Starring Camille Cottin, Thibault de Montalembert, Grégory Montel, Liliane Rovère, and Fanny Sidney as the fictional ASK agency’s core team, Call My Agent!—whose entire run is streaming for American audiences on Netflix—asks the question, what if France’s brightest artistic lights could read their celebrity as the text it is and play with it in a wholly fun and novel way? That is, what if French celebrities could develop a (public) sense of humor about their own image?
To an American audience, this question might sound absurd. There is, after all, nothing American celebrity loves more than gazing lovingly back at its own reflection: Julia Roberts playing Julia Roberts in Ocean’s 12. James Van Der Beek playing James Van Der Beek in Don’t Trust the B in Apt 23. Keanu Reeves playing Keanu Reeves in Always Be My Maybe. Nic Cage playing Nic Cage in The Unbearable Weight of Massive Talent. Everyone playing themselves in Episodes. Everyone playing themselves in Curb Your Enthusiasm. Everyone playing themselves in The Real Husbands of Hollywood. Everyone playing themselves, even, in Sesame Street. At this point, the credit line “as self” is practically a rite of passage when it comes to American celebrity.
But as Call My Agent!’s favorite boss bitch agent Andréa Martel (Camille Cottin) notes in a 2021 interview with The Irish Times, the same has not been historically true of French celebrity. “It’s not at all a French tradition,” Cottin tells the paper, contextualizing the difficulty the French series had in recruiting big French names to guest star in the show’s first season. “We tend to think of ourselves as artists, and self-mockery or self-parody is not something that sits naturally with us.”

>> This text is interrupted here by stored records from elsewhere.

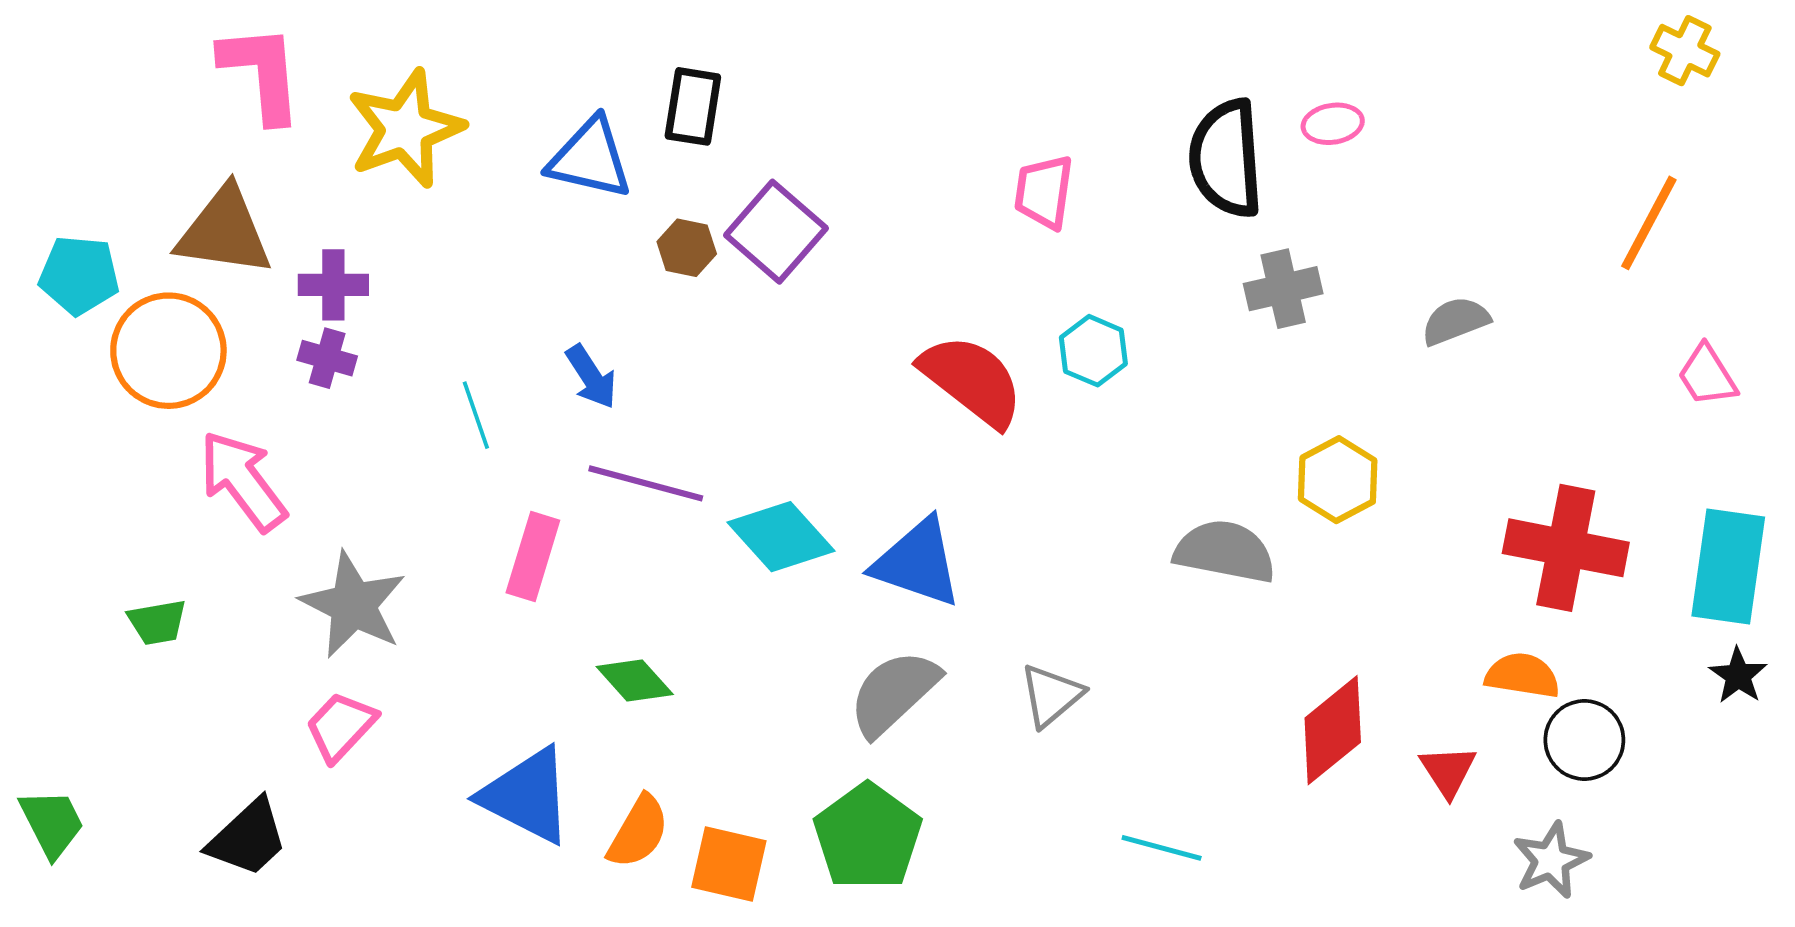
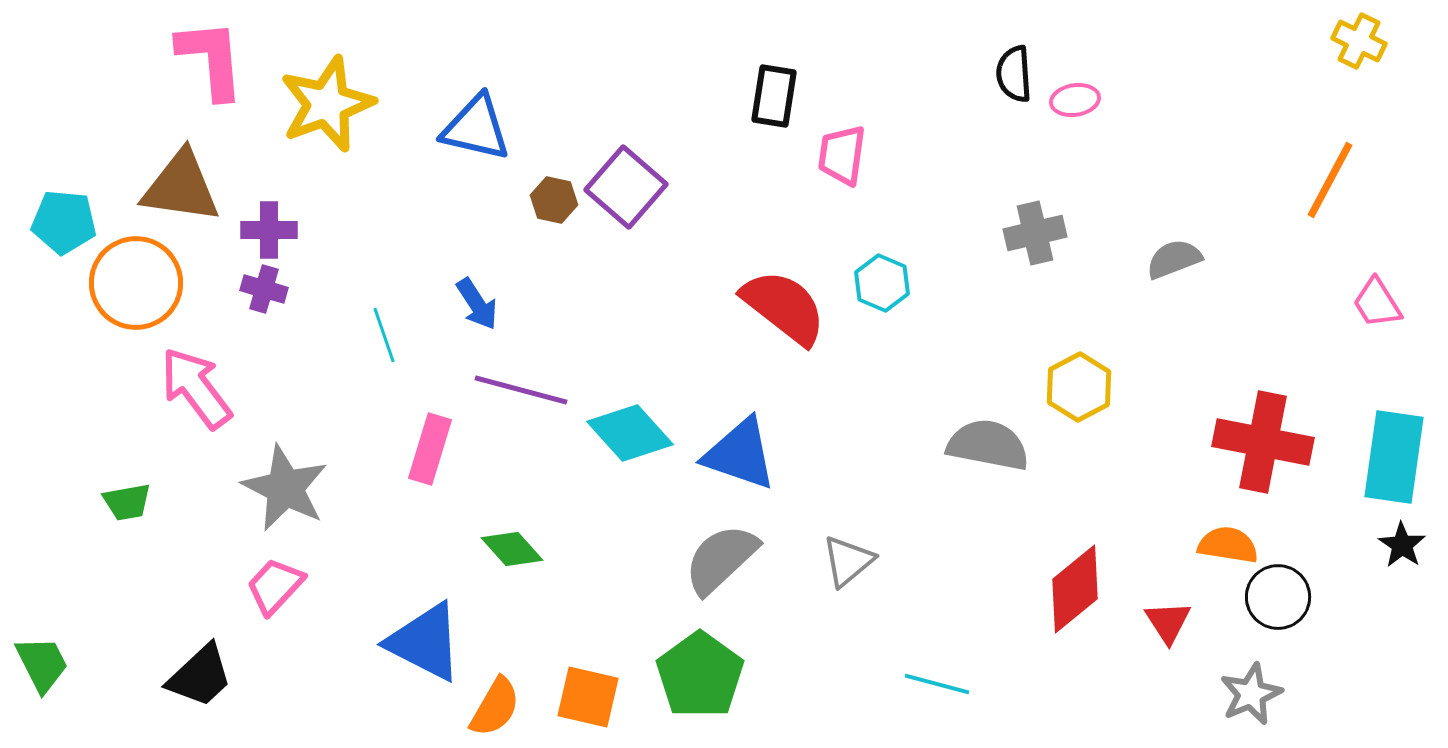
black rectangle: (693, 106) -> (774, 96), moved
black semicircle: (1226, 158) -> (1014, 74), moved, size x0.6
orange semicircle: (638, 832) -> (495, 707), moved

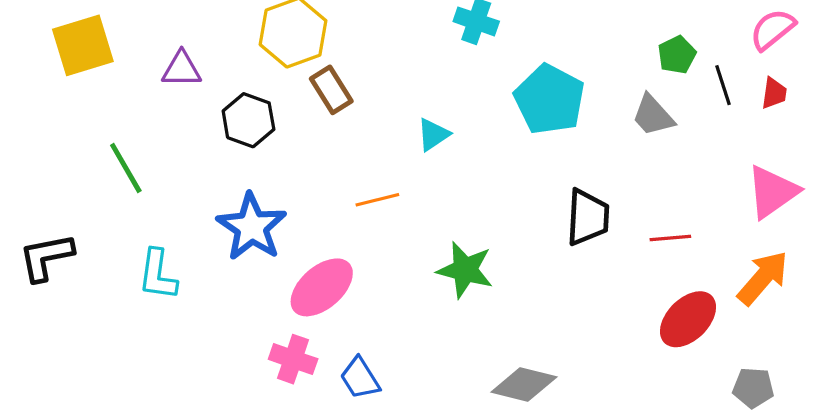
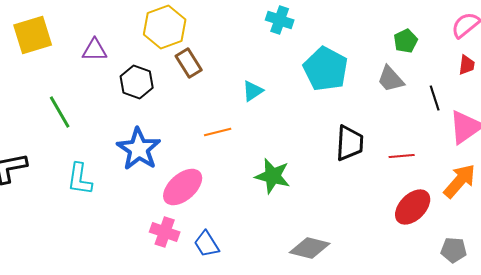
black line: (723, 85) -> (435, 98), moved

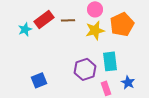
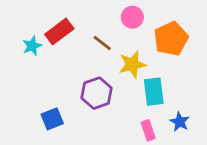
brown line: (68, 20) -> (102, 43), moved, turned 40
yellow star: (95, 30) -> (132, 64), moved
purple hexagon: (85, 69) -> (97, 93), moved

And yet, Call My Agent! was ultimately able to book the crème de la crème of French celebrities. In the series’ first short season alone, Herrero and her team managed to pull in Cécile de France, Line Renaud, Françoise Fabian, and JoeyStarr. By the end of its fourth (and final) season, that list of artistes célèbres had grown to include Juliette Binoche, Guy Marchand, Isabelle Huppert, Jean Dujardin, Jean Reno, Nathalie Baye, NBA star Tony Parker, and—though this may hardly be surprising, given American celebrity’s devotion to self-satire outlined above—Hollywood legend Sigourney Weaver, who had fallen so deeply in love with the series’ earliest seasons that she signed up for the project without reading a single page of Hererro’s proposed script.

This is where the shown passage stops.